Con il Vaticano secondo avviene una recezione parziale del soggetto storico moderno nella lettura della Chiesa. La differenza tra lo schema conciliare preparatorio redatto dal padre Sebastiano Tromp si fonda, come affermato con grande vigore da Pio XII, della Chiesa corpo di Cristo e quindi riassunta nella divinoumanità.

Il Vaticano I aveva definito la Chiesa a un tempo come segno e come mistero. Come segno era rivolto alle nazioni ma come mistero divino umano poteva essere compresa soltanto nella fede.

La definizione della Chiesa della Lumen Gentium definisce la Chiesa come popolo di Dio, intendendo dire con ciò che essa è un soggetto storico, il cui compito è agire nella storia come forma di guida della coscienza mondiale in quanto (secondo la formula di Paolo VI) è “esperta in umanità”. E’ singolare che questo accada perché la maggior conoscenza dei padri della Chiesa aveva messo fortemente l’accento sulla divinoumanità.

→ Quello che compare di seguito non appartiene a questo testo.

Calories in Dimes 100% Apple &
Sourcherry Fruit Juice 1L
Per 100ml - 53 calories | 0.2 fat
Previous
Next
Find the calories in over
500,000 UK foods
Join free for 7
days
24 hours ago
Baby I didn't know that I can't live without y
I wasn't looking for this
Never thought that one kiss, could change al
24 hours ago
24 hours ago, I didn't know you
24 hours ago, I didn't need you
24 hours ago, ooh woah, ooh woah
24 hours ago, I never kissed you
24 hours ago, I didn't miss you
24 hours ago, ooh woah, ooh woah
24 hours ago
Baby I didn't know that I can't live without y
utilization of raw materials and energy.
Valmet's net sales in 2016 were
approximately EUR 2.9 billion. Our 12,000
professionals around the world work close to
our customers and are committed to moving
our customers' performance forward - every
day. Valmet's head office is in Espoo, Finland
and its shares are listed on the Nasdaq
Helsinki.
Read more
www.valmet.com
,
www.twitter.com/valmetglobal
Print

Non è un caso che il Vaticano II abbia evitato ogni condanna del comunismo, perché la Chiesa si poneva come l’alternativa alla rivoluzione sul piano della politica e della storia. Ciò la conduceva a comprendere il fatto che il comunismo sovietico era, come la Chiesa, una religione e una prassi, che la sua perfetta antitesi era anche una perfetta simmetria. Quindi l’azione storica e l’immanenza del soggetto nella storia divenne un segno della concezione che filtrava dal Concilio e che veniva operata dai teologi e poi dai liturgisti.

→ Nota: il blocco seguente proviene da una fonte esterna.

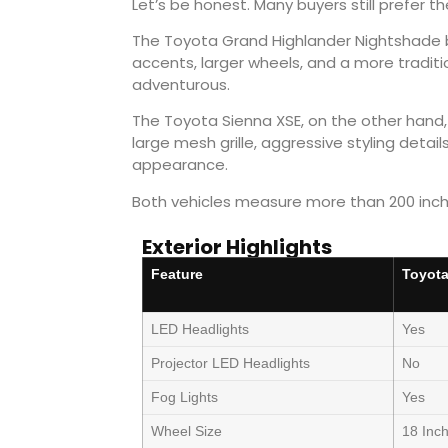
Let’s be honest. Many buyers still prefer th
The Toyota Grand Highlander Nightshade b
accents, larger wheels, and a more traditi
adventurous.
The Toyota Sienna XSE, on the other hand, 
large mesh grille, aggressive styling detai
appearance.
Both vehicles measure more than 200 inches
Exterior Highlights
Feature
Toyota
LED Headlights
Yes
Projector LED Headlights
No
Fog Lights
Yes
Wheel Size
18 Inc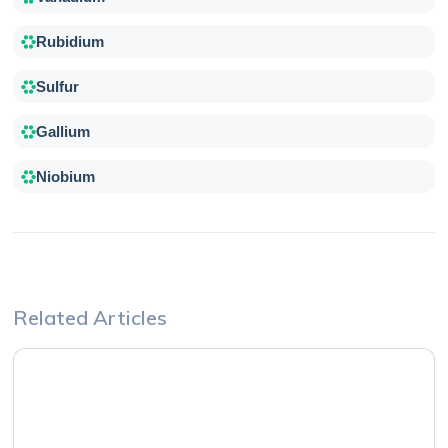
Rubidium
Sulfur
Gallium
Niobium
Related Articles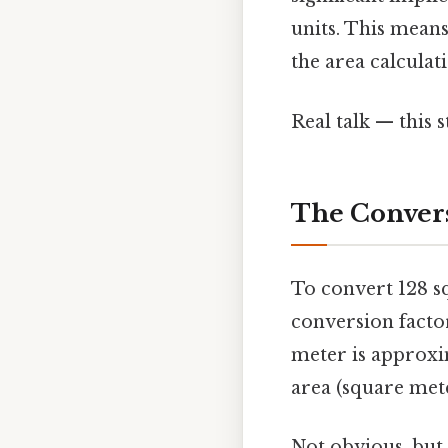
units. This means
the area calculati
Real talk — this s
The Convers
To convert 128 s
conversion factor
meter is approxima
area (square mete
Not obvious, but 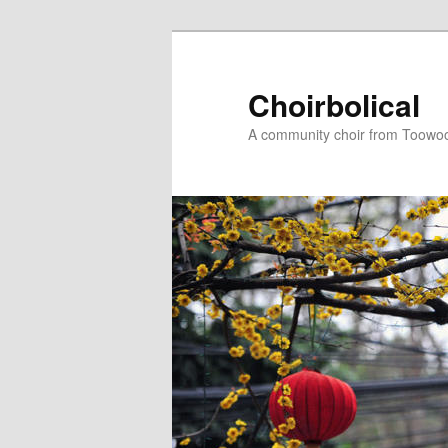
Skip
to
primary
Choirbolical
content
A community choir from Toowoo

Il comunismo fu oggetto di letture concorrenti ed omologhe del Cristianesimo, come l’opzione per i poveri e la teologia della liberazione. E’ singolare che anche i movimenti ecclesiali che nascono dopo il Concilio riprendano i temi della vita spirituale, ma fondandoli su una categoria storica: il gruppo stesso come sintesi dell’immanenza e della trascendenza. La mistica del gruppo diveniva mistica dell’appartenenza, veicolo della fede di ciascuno nella comunanza con tutti i membri del gruppo.

Il cristiano prima del Concilio era solo davanti al suo Dio e, dopo il Concilio, le forme più ortodosse videro la presenza del singolo in Dio come presenza della compagnia, in qualunque forma declinata.

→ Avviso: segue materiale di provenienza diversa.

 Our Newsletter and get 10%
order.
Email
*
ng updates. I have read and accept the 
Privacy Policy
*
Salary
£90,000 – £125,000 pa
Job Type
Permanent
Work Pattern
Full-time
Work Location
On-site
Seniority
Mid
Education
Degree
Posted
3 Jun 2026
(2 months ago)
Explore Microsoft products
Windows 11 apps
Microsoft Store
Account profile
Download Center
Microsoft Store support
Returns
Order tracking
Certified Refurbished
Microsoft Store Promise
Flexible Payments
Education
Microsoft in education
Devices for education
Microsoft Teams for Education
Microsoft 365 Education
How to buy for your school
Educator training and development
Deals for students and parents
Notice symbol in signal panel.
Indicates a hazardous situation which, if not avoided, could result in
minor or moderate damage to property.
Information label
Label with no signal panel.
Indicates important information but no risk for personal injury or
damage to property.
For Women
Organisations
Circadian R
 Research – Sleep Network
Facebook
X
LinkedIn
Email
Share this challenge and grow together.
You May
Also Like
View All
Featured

Con la fine del comunismo finisce il moderno come dominanza della storia. E al posto della nazione e della rivoluzione vi sono la scienza e la tecnica. Al posto dell’anima cristiana e della ragione moderna vi è il cervello. Così diviene inevitabile che la storia venga concepita come un capitolo dell’evoluzione senza che ciò possa dare alcuna certezza perché l’evoluzione può fallire. In forma di crisi ecologica, di cambiamento climatico, di insufficienza dell’energia, nasce sulla realtà umana la possibilità che la grande avventura finisca in catastrofe. Abbiamo perso il purgatorio e il paradiso ma abbiamo fedelmente conservato l’inferno. Culturalmente il cervello non rende conto di quello che rimane nell’esperienza dell’io, frutto della concezione cristiana della persona. Ma se un giorno la costruzione di apparecchi potrà dare a questi una capacità di autocontrollo e di mimare sentimenti umani, anche il residuo cristiano della persona e dell’anima sparirà dalla memoria della civiltà della scienza e della tecnica.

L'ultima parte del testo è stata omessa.